Talk:Ss2310:Module 3

Introduction short introduction - could be more developed.

Cope rearrangement Some conformers optimised - not all of them. Good discussion about their relative energy. But what do you mean by “the experimentally calculated values”? Values are either measured experimentally or calculated theoretically. Note that, experimentally, we cannot measure an absolute energy but only an energy difference. The values in the Appendix are calculated values! Your frequency calculation was successful but how did you check (using the frequency results) that the optimised structure is a minimum? TS optimisations were successful but how did you check they are TS? Your IRC calculation was successful but what did you learn from it? You should conclude a preferred mechanism from your results.

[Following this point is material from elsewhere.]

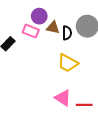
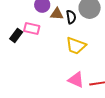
pink rectangle: (31, 31) -> (32, 28), moved

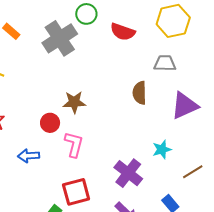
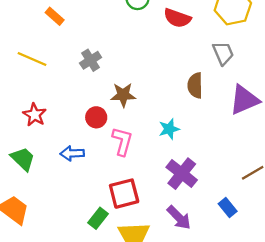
gray cross: (60, 38) -> (91, 60), moved, size x0.6
gray trapezoid: (165, 63) -> (223, 53), turned 65
cyan star: (162, 149) -> (169, 129), moved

Diels Alder “In order to visualise the MOs a frequency calculation was carried out” The frequency calculation is used to determine the type of stationary point you have located, orbitals are computed during the optimization. A minimum energy structure should have only real (positive) frequencies, you show excerpt from an output giving one imaginary frequency indicating a TS. This is in the section under cis- butadiene optimization but it is labelled Diels-Alder, so is it in the wrong place? The link to your AM1 cis-butadiene molecule shows a B3LYP/3-21G [4 + 2] TS optimization. You say the TS HOMO is asymmetric but the orbital you show is symmetric wrt the Cs plane. “As bonds are being formed and broken at the same time, this mechanism is symmetric and synchronous.” A stationary point structure does not confirm this (although the presence of equal distance forming bonds is an indication). To prove it you would have to look at the imaginary mode and run an IRC to connect these two points on the potential energy surface. “However, the results of -605.61036757 and -605.60359123 hartree for the Endo and Exo respectively do not agree with the theory that the Endo will experience a lower energy.” But the figure quoted for the endo is lower in energy (by 4.25 Kcal/mol). “This may be due to an error in how the calculation was run in Gaussian, due to positioning of the original molecule.” You did do the calculations correctly and the results are fine. You show a diagram with the geometry of the exo state, it would be good to add the endo measurements as well for discussion. The geometry of the TS is important for kinetically favoured reactions, the steric hindrance of the exo product is therefore of no consequence. Why don’t you try and point out some evidence from ab initio calculations of effects you illustrate in the diagrams, e.g. secondary orbital overlap.

Overall Try to elaborate on how ab initio calculation agree or disagree with empirical thoeretical concepts such as FMO theory or the Woodward-Hoffmann rules. It is good to see some correlation diagrams, but relate these to the calculations.